35 The distorted mind of heresy is incapable of knowing and confessing the One true God; the sound faith and reason necessary for such confession is incompatible with unbelief. We must confess Father and Son before we can apprehend God as One and true. When we have known the mysteries of man's salvation, accomplished in us through the power of regeneration unto life in the Father and the Son, then we may hope to penetrate the mysteries of the Law and the Prophets. Godless ignorance of the teaching of Evangelists and Apostles cannot frame the thought of One true God.
Out of the teaching of Evangelists and Apostles we shall present the sound doctrine concerning Him, in accurate agreement with the faith of true believers. We shall present Him in such wise that the Only-begotten, Who is of the substance of the Father, shall be known as indivisible and inseparable in nature, not in Person. We shall set forth God as One, because God is from the nature of God. But we shall also establish this doctrine of the perfect unity of God upon the words of the Prophets, and make them the foundations of the Gospel structure, proving that there is One God, with one Divine nature, by the fact that God the Only-begotten is never classed apart as a second God.

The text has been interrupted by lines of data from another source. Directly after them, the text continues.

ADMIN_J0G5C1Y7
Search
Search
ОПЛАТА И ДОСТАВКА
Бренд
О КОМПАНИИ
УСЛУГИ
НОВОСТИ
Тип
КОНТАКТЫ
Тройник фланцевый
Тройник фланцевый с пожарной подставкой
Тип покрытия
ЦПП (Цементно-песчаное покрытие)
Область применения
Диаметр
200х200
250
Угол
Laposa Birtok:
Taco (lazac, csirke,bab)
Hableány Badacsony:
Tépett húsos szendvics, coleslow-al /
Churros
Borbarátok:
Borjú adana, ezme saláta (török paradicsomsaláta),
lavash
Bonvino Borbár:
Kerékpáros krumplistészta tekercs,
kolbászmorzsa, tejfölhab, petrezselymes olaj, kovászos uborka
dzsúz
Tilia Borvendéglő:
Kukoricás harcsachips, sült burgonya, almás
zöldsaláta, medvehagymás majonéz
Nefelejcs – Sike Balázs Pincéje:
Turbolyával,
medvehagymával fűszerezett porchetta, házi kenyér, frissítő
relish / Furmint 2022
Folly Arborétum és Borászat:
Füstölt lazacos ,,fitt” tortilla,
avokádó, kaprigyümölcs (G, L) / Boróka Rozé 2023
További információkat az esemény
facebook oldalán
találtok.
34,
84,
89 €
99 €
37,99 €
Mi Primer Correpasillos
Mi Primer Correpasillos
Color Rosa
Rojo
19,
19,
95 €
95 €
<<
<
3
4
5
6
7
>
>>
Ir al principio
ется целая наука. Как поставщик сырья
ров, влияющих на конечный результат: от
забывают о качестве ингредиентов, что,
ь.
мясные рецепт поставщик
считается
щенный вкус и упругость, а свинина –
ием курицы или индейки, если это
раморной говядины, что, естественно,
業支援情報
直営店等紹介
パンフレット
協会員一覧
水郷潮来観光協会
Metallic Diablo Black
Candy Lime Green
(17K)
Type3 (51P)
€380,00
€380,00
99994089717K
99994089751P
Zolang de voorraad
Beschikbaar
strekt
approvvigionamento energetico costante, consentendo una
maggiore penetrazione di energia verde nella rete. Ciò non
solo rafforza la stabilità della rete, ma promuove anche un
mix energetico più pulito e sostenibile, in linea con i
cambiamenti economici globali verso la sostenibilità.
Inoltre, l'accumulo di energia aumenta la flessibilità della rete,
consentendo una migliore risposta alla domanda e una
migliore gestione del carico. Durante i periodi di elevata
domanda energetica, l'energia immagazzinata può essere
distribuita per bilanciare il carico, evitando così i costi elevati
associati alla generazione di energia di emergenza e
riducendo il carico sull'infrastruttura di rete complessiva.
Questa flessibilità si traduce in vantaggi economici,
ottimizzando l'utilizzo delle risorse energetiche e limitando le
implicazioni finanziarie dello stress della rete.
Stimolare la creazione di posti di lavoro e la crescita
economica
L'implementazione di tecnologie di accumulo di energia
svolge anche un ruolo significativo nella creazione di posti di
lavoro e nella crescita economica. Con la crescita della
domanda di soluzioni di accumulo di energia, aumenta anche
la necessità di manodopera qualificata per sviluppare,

For throughout this book of our treatise we have followed the same course as in its predecessor; the same methods which proved there that the Son is God, have proved here that He is true God. I trust that our explanation of each passage has been so convincing that we have now manifested Him as true God as effectually as we formerly demonstrated His Godhead. The remainder of the book shall be devoted to the proof that He, Who is now recognised as true God, must not be regarded as a second God. Our disproof of the notion of a second God will further establish the unity; and this truth shall be displayed as not inconsistent with the personal existence of the Son, while yet it maintains the unity of nature in God and God.